» WORK ITEM
Starting at the line below holding "Select quote type" and stopping at the line holding "Double helical gears", print every line exactly, both ends included, and leave the rest out.

» ENTRIES PROVIDED
=====

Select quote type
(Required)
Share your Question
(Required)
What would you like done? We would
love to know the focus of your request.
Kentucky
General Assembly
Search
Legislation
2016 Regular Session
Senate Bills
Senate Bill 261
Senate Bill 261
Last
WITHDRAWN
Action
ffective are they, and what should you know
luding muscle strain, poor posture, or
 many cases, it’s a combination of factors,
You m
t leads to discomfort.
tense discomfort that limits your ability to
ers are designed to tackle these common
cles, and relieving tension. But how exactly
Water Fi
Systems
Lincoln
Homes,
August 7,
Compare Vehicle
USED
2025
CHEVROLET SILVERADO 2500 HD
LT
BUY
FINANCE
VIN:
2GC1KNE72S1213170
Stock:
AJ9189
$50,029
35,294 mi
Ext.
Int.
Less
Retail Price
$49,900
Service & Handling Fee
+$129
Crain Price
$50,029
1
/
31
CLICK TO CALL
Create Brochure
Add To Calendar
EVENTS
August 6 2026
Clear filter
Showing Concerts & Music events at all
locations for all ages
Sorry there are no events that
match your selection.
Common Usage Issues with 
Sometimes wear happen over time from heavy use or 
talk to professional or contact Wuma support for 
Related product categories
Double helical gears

=====

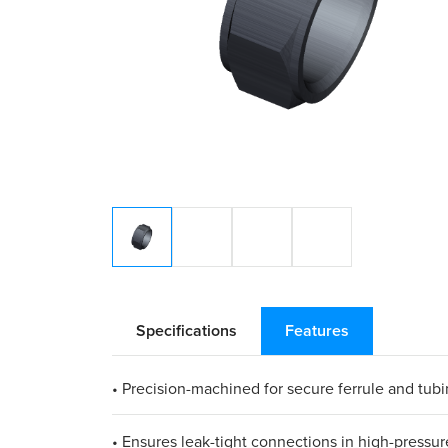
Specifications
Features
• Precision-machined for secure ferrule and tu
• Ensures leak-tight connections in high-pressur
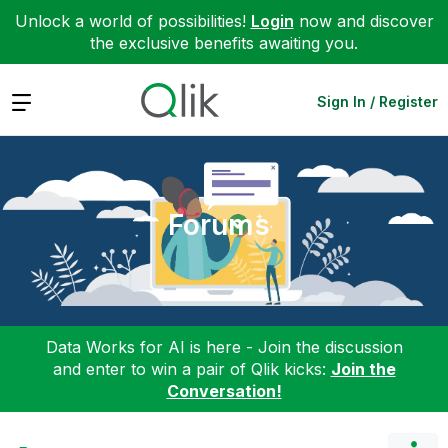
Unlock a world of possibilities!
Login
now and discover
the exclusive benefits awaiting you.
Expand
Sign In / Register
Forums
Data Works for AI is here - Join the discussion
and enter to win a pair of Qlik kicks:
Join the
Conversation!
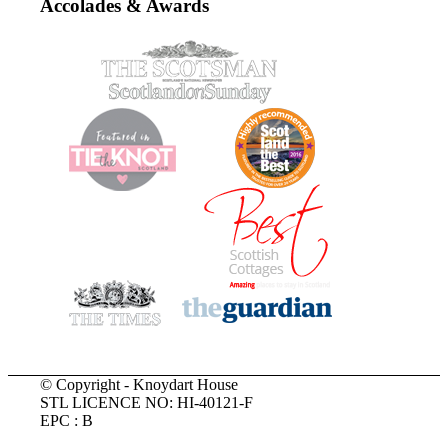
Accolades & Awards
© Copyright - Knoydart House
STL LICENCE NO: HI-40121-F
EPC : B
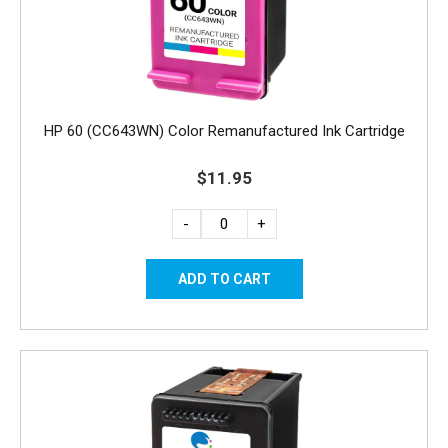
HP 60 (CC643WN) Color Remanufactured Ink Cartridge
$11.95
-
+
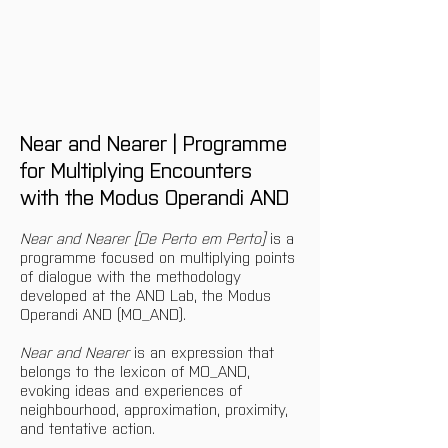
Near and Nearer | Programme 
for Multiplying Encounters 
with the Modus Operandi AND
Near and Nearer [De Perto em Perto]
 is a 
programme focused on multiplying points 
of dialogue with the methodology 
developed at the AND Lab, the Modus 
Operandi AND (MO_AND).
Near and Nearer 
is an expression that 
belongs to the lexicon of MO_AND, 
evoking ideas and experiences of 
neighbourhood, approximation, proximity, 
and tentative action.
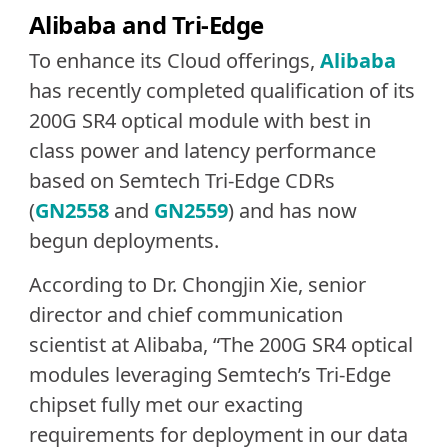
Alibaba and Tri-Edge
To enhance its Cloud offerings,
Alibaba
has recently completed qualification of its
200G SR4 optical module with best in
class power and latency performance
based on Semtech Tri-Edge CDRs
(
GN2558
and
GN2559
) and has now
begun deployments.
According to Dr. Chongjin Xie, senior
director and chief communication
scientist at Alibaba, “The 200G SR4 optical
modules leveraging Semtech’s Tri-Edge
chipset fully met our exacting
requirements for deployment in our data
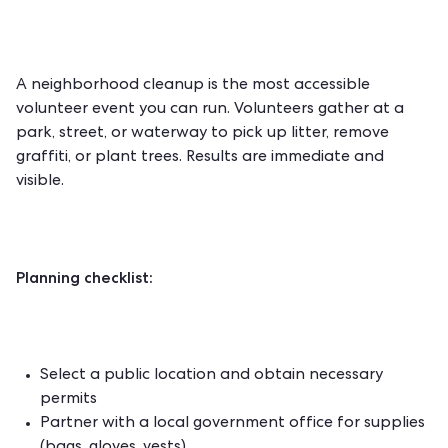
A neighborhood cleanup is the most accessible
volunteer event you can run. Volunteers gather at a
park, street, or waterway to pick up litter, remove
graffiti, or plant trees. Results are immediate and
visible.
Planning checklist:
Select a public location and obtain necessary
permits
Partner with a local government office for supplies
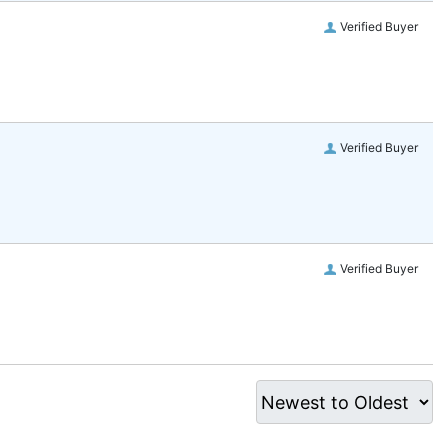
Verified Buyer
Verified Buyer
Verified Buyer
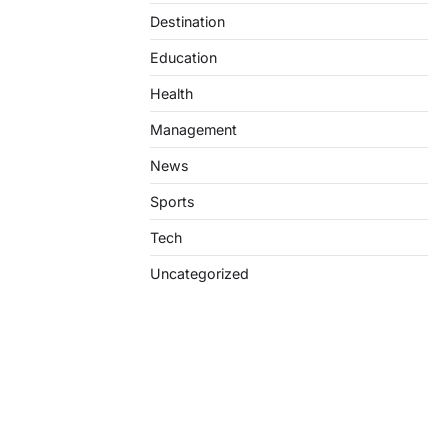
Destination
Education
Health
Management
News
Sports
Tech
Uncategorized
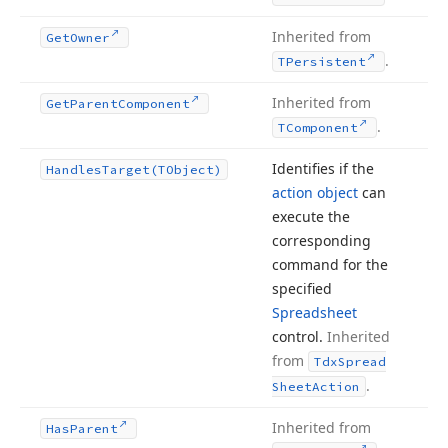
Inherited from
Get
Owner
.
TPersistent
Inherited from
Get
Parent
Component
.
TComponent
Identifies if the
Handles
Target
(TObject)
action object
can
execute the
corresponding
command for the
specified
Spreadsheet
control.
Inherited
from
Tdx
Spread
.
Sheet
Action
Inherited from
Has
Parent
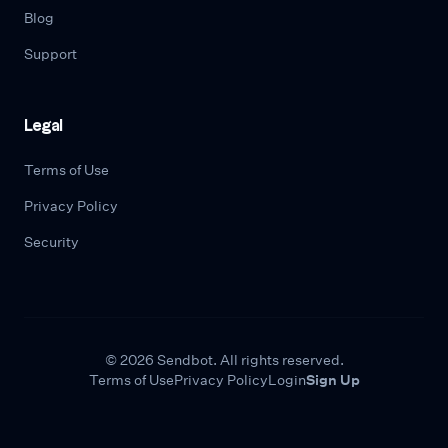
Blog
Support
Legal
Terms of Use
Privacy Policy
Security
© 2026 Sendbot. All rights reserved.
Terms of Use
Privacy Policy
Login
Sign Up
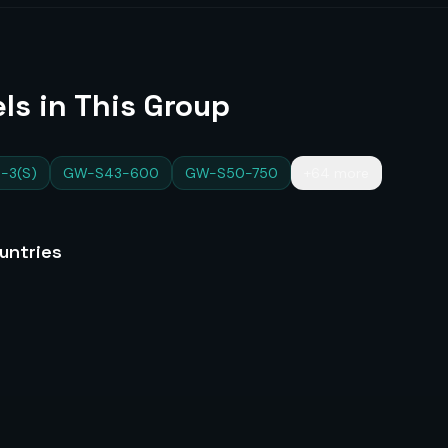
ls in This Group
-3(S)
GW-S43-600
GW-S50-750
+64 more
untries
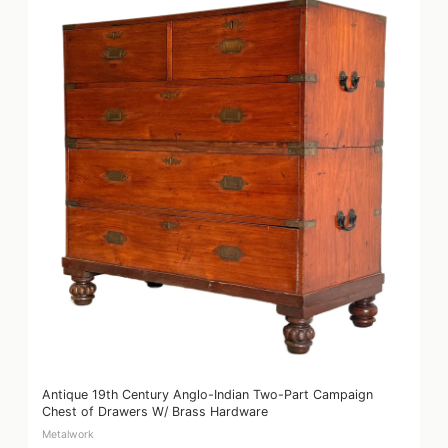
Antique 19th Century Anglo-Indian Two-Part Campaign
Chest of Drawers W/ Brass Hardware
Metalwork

=====

» RESPONSE BELOW
Select quote type
(Required)
Share your Question
(Required)
What would you like done? We would
love to know the focus of your request.
Kentucky
General Assembly
Search
Legislation
2016 Regular Session
Senate Bills
Senate Bill 261
Senate Bill 261
Last
WITHDRAWN
Action
ffective are they, and what should you know
luding muscle strain, poor posture, or
 many cases, it’s a combination of factors,
You m
t leads to discomfort.
tense discomfort that limits your ability to
ers are designed to tackle these common
cles, and relieving tension. But how exactly
Water Fi
Systems
Lincoln
Homes,
August 7,
Compare Vehicle
USED
2025
CHEVROLET SILVERADO 2500 HD
LT
BUY
FINANCE
VIN:
2GC1KNE72S1213170
Stock:
AJ9189
$50,029
35,294 mi
Ext.
Int.
Less
Retail Price
$49,900
Service & Handling Fee
+$129
Crain Price
$50,029
1
/
31
CLICK TO CALL
Create Brochure
Add To Calendar
EVENTS
August 6 2026
Clear filter
Showing Concerts & Music events at all
locations for all ages
Sorry there are no events that
match your selection.
Common Usage Issues with 
Sometimes wear happen over time from heavy use or 
talk to professional or contact Wuma support for 
Related product categories
Double helical gears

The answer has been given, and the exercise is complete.